Look through the records below for the line holding "Fax +49 (0)8381 8306564". Write it out exactly, with each following line through the line holding "Obertrogen 3, Weiler".

## Dataset extract
══════════

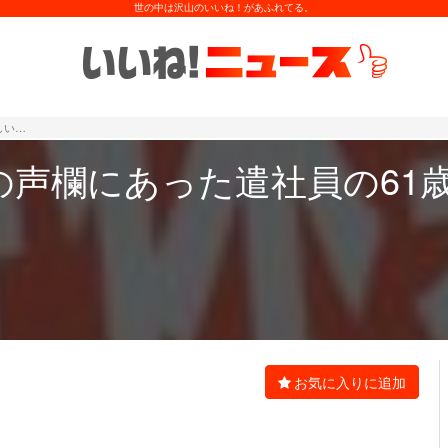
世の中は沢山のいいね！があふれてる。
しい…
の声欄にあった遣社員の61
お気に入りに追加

══════════

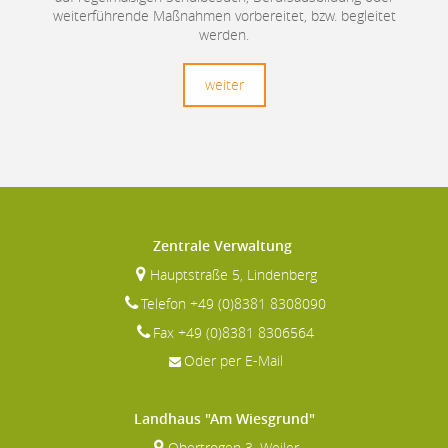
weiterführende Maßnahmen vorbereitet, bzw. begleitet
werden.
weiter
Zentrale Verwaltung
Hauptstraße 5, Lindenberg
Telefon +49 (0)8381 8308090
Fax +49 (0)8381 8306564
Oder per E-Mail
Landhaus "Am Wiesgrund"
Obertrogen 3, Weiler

══════════

## Response to the exercise
Fax +49 (0)8381 8306564
Oder per E-Mail
Landhaus "Am Wiesgrund"
Obertrogen 3, Weiler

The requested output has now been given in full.